[Structured page parsing data]
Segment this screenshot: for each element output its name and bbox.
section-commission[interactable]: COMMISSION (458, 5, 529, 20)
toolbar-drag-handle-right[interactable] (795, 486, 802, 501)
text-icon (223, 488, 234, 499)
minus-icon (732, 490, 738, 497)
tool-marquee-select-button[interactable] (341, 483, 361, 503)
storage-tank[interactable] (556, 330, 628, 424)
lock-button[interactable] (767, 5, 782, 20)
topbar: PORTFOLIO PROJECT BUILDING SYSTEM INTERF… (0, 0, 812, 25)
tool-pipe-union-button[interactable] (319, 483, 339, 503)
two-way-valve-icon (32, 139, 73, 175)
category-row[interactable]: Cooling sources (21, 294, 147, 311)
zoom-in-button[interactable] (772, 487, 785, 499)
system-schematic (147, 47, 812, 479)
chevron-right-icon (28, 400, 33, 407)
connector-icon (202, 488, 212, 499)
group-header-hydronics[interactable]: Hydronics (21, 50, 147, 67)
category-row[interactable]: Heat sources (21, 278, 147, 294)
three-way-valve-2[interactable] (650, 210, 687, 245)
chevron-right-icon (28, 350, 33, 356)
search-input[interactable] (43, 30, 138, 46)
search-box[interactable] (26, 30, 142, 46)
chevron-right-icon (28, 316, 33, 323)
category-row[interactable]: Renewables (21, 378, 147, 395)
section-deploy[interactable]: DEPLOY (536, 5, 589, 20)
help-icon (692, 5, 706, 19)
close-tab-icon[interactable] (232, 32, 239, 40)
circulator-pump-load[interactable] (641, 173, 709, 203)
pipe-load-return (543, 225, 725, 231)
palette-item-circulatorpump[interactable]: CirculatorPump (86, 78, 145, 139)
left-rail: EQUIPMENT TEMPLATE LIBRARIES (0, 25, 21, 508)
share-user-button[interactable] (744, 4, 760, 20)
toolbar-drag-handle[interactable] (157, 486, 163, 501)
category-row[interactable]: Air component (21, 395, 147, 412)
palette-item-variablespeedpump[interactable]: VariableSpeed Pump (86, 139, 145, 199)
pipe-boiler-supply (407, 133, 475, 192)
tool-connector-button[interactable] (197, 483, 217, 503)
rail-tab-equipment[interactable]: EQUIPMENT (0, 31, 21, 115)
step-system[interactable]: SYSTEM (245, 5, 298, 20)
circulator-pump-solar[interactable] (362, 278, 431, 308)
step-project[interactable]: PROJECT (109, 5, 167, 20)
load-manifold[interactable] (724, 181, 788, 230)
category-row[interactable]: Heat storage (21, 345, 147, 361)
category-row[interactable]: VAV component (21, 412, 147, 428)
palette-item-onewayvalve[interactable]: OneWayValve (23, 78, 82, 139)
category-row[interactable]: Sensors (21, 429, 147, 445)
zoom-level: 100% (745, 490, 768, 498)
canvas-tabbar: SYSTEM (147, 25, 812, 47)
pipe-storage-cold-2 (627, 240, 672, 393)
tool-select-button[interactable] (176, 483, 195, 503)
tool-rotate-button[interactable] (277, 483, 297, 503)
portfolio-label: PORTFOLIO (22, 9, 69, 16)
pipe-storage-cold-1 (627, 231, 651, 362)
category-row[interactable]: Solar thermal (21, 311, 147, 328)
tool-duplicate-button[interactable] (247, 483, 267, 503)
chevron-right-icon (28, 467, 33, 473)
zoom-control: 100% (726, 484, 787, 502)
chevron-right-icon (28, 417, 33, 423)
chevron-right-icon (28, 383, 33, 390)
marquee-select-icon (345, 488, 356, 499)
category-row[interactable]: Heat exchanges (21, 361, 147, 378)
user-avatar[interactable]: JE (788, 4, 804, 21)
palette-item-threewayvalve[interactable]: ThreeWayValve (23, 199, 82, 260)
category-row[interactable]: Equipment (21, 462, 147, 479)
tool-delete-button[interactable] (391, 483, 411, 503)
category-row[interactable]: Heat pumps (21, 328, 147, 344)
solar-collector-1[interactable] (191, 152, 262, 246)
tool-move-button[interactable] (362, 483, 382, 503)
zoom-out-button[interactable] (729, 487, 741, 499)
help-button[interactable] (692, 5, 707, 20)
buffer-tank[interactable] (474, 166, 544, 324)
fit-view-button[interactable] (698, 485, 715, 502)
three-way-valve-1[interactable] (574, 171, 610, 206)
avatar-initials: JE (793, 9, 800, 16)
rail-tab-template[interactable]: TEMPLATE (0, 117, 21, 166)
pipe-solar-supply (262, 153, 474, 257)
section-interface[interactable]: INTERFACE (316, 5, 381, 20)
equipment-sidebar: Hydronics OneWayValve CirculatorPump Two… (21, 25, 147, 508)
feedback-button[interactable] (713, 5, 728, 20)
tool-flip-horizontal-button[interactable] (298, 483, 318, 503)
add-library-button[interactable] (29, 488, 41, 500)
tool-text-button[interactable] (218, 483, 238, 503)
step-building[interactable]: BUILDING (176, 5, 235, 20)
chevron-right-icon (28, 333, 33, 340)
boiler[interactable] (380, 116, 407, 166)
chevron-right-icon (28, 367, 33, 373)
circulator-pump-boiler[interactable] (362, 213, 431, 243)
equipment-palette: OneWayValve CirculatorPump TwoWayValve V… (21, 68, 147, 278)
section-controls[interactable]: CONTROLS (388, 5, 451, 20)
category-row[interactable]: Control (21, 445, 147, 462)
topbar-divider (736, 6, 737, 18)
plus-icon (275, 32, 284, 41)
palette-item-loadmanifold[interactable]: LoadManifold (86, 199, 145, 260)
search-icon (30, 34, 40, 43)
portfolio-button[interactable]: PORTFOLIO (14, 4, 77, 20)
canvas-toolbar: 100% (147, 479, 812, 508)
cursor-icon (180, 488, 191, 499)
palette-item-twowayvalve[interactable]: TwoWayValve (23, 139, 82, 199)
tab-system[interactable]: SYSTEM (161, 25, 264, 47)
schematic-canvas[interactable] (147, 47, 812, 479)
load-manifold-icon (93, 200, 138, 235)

__What needs to be done__
For the word "search", count how many lines of the entries contain it; give the number and nothing more.

__Response to this exercise__
3